Secrets of the French Quarter

From bulgogi po’ boys to kimchi mac, the comfort food kitchen inside a swanky cocktail bar gets creative with classics


Just beyond the neon tube-lighting sign that beckons “Oui,” and before even choosing a drink at the bar or ringing the bell to order from the kitchen, The Royal Bobcat is a feast for the senses. Velvet armchairs, emerald green curtains with tiny pom-pom tassels, a glittering stained-glass window, and scrumptious fluffy light fixtures are all part of the allure – not to mention the framed portraits of regal bobcats on exposed-brick walls above every drinking nook.

The New Orleans-inspired bar teases a sultry, uncanny mystique with everything from the masterful cocktails and absinthe service to the intimate jazz acts and Cafe Du Monde coffee can flower vases – and Hanju Kitchen completes the magical ambiance with a menu you won’t find anywhere else in Providence. Jenny Han’s Korean-Cajun fusion menu of gumbo, po’ boys, rice bowls, dumplings, and wings takes the bold flavors of two culinary traditions and uplifts each in surprising juxtapositions and harmonies.

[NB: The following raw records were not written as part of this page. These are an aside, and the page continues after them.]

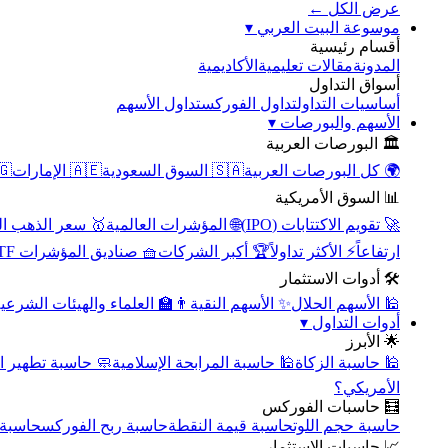
عرض الكل ←
▾
موسوعة البيت العربي
أقسام رئيسية
الأكاديمية
مقالات تعليمية
المدونة
أسواق التداول
تداول الأسهم
تداول الفوركس
أساسيات التداول
▾
الأسهم والبورصات
🏛️ البورصات العربية
مصر
🇦🇪 الإمارات
🇸🇦 السوق السعودية
🌍 كل البورصات العربية
📊 السوق الأمريكية
سعر الذهب اليوم
🌐 المؤشرات العالمية
🚀 تقويم الاكتتابات (IPO)
🧺 صناديق المؤشرات ETF
🏆 أكبر الشركات
⚡ الأكثر تداولاً
ارتفاعاً
🛠️ أدوات الاستثمار
‍🏫 العلماء والهيئات الشرعية
✨ الأسهم النقية
🕌 الأسهم الحلال
▾
أدوات التداول
🌟 الأبرز
سبة تطهير الأسهم
🕌 حاسبة المرابحة الإسلامية
🕌 حاسبة الزكاة
الأمريكي؟
🧮 حاسبات الفوركس
محورية
حاسبة ربح الفوركس
حاسبة قيمة النقطة
حاسبة حجم اللوت
📈 حاسبات الاستثمار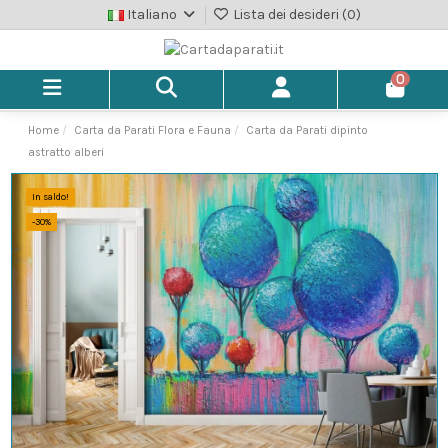
Italiano
Lista dei desideri (
0
)
0
Home
Carta da Parati Flora e Fauna
Carta da Parati dipinto
astratto alberi
In saldo!
-30%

Nothing illustrates this better than the signature small plate – the Kimchi Mac, which Han recommended, though I certainly didn’t need convincing. This deceptively simple starter set the tone for the entire evening. If you didn’t think creamy cheese sauce could vibe with kimchi, a style of spicy fermented cabbage popular in Korean cuisine, think again. Topped with kimchi and green onions, the mac comprises a mixed bag of pastas, from bowties to penne, for a delightful range of textures, and seasoned panko offers a nice crunch. When I selfishly pried about what’s in the cheese sauce, which tasted delicately nutty under the Cajun spice notes, Han laughed and said, “That’s my secret! It’s made with passion and love.”

While savoring the Vegetable Dumplings, which were perfectly crisp on the outside and served over a delectable sweet soy glaze with sesame seeds, I enjoyed a Vieux Carré from the bar, a classic cocktail of the French Quarter with rye, cognac, sweet vermouth, benedictine, and bitters – like a Manhattan but more herbal, and a little bit sweet. I couldn’t think of a better drink to complement the Cajun heat and rich umami to come.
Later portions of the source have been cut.